W dniach 6 - 9 listopada 2008 roku Synagoga pod Białym Bocianem stała się miejscem, w którym artyści z Polski, Niemiec i Izraela pod hasłem Wrocławskich Dni Wzajemnego Szacunku starali się uczulić społeczeństwo na problem dzisiejszych przejawów nietolerancji. W tym właśnie kontekście w ostatni dzień uroczystości Teatr ZAR zaprezentował swoją "Rysę" - spektakl będący jednorazowym wydarzeniem, które mocno wpisało się w przesłanie spotkań odbywających się we wrocławskiej świątyni.

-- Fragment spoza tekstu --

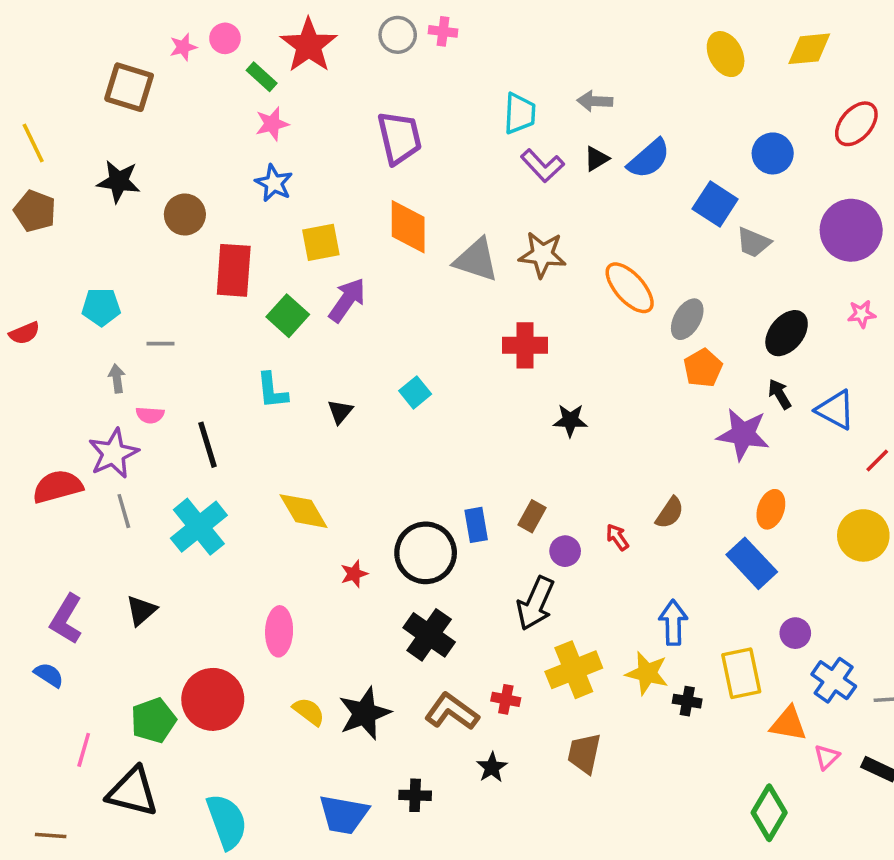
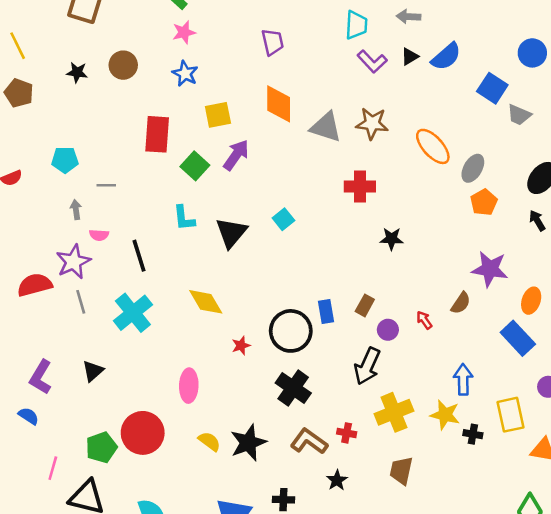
purple trapezoid: (399, 138) -> (273, 42), size x0.7
black star: (119, 181) -> (77, 72), size x0.7
brown circle: (185, 215) -> (123, 65), moved
black triangle: (340, 412) -> (231, 233), size x1.8
purple star: (743, 434) -> (490, 269), moved

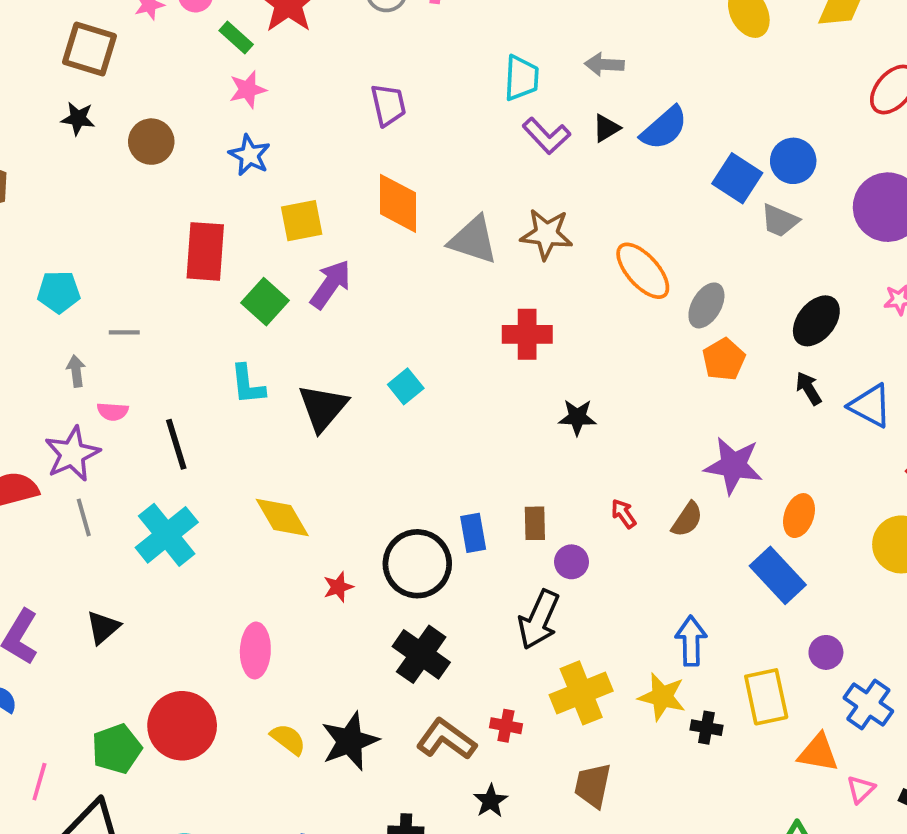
blue circle: (532, 53) -> (793, 161), moved
black star: (77, 72) -> (78, 118), moved
brown rectangle: (365, 305) -> (535, 523), turned -30
red arrow: (424, 320) -> (624, 514), moved

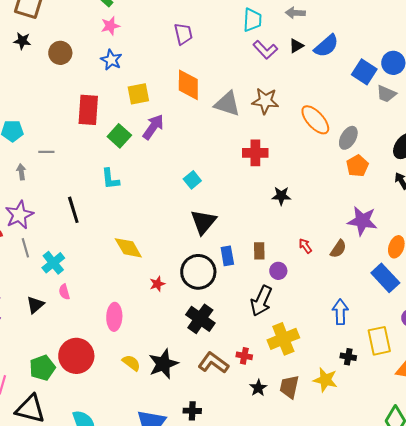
black triangle: (323, 408) -> (203, 222), moved
pink semicircle: (113, 411) -> (64, 292), moved, turned 70
cyan cross: (167, 535) -> (53, 263), moved, size x0.7
yellow star: (662, 697) -> (325, 380), moved
black star: (491, 801) -> (258, 388), moved

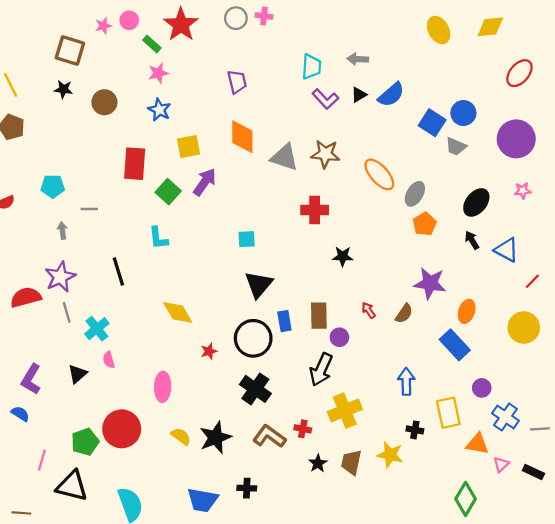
cyan square: (192, 180) -> (247, 239), turned 36
brown rectangle: (259, 251) -> (319, 316), size x1.4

Wstępem do rozważań powinna być wypowiedź Jarosława Freta, który kilka dni wcześniej o swoim spektaklu mówił w następujący sposób: "Tytułowa "Rysa" jest metaforą śladu, który te wydarzenia zostawiły w ludzkiej pamięci. Nie chodzi tu o pamięć faktograficzną, ale wewnętrzną, bo - choć nie uczestniczyliśmy w tych zdarzeniach - radzenie sobie z tą sytuacją nadal jest dla nas wyzwaniem". Przedstawienie jest zbudowane z cytatów pochodzących z ostatniego projektu Teatru ZAR. "Cesarskie cięcie. Próby o samobójstwie" (reż. J. Fret, premiera 13 grudnia 2007 r.) to spektakl mocno i boleśnie zanurzony w tematyce śmierci. "Rysa" jest jego krótszą i zmienioną interpretacyjnie wersją. Ciekawe jest to, że Fret postanowił w zasadzie nie zmieniać znaków teatralnych, których użył wcześniej (niektóre tylko nieznacznie zmodyfikował), a jedynie nadać im inny sens i tym samym uzyskać inny temat swojej teatralnej wypowiedzi. Na pierwszy rzut oka widzimy więc "Cesarskie cięcie". Identyczna scenografia składająca się ze stołów i krzeseł otaczających i wyznaczających owalny plac gry. W rogu pianino. Rozbrzmiewa "Gnosienne I" Eryka Satie, by za chwilę ustąpić miejsca agresywnemu tangu. Dramaturgię budują pieśni oraz ruch. Trzeba zaznaczyć, że tak jak w każdym przedstawieniu Teatru ZAR muzyka nie pochodzi z zewnątrz, ale z wnętrza spektaklu - na krzesłach wokół miejsca gry siedzą trzy kobiety (Aleksandra Kotecka, Ewa Pasikowska, Nini Julia Bang), które odpowiadają za strukturę muzyczną przedstawienia. Śpiewają wielogłosowe korsykańskie pieśni funeralne, grają też m.in. na skrzypcach i wiolonczeli. Samą swoją obecnością biorą także udział w akcji scenicznej. Nie należy również lekceważyć dźwięków, które powstają wskutek ruchu, zrytmizowanego stukotania obcasami i zintensyfikowanego oddychania aktorów. Ta muzyka konkretna świetnie wpasowuje się w rytm spektaklu.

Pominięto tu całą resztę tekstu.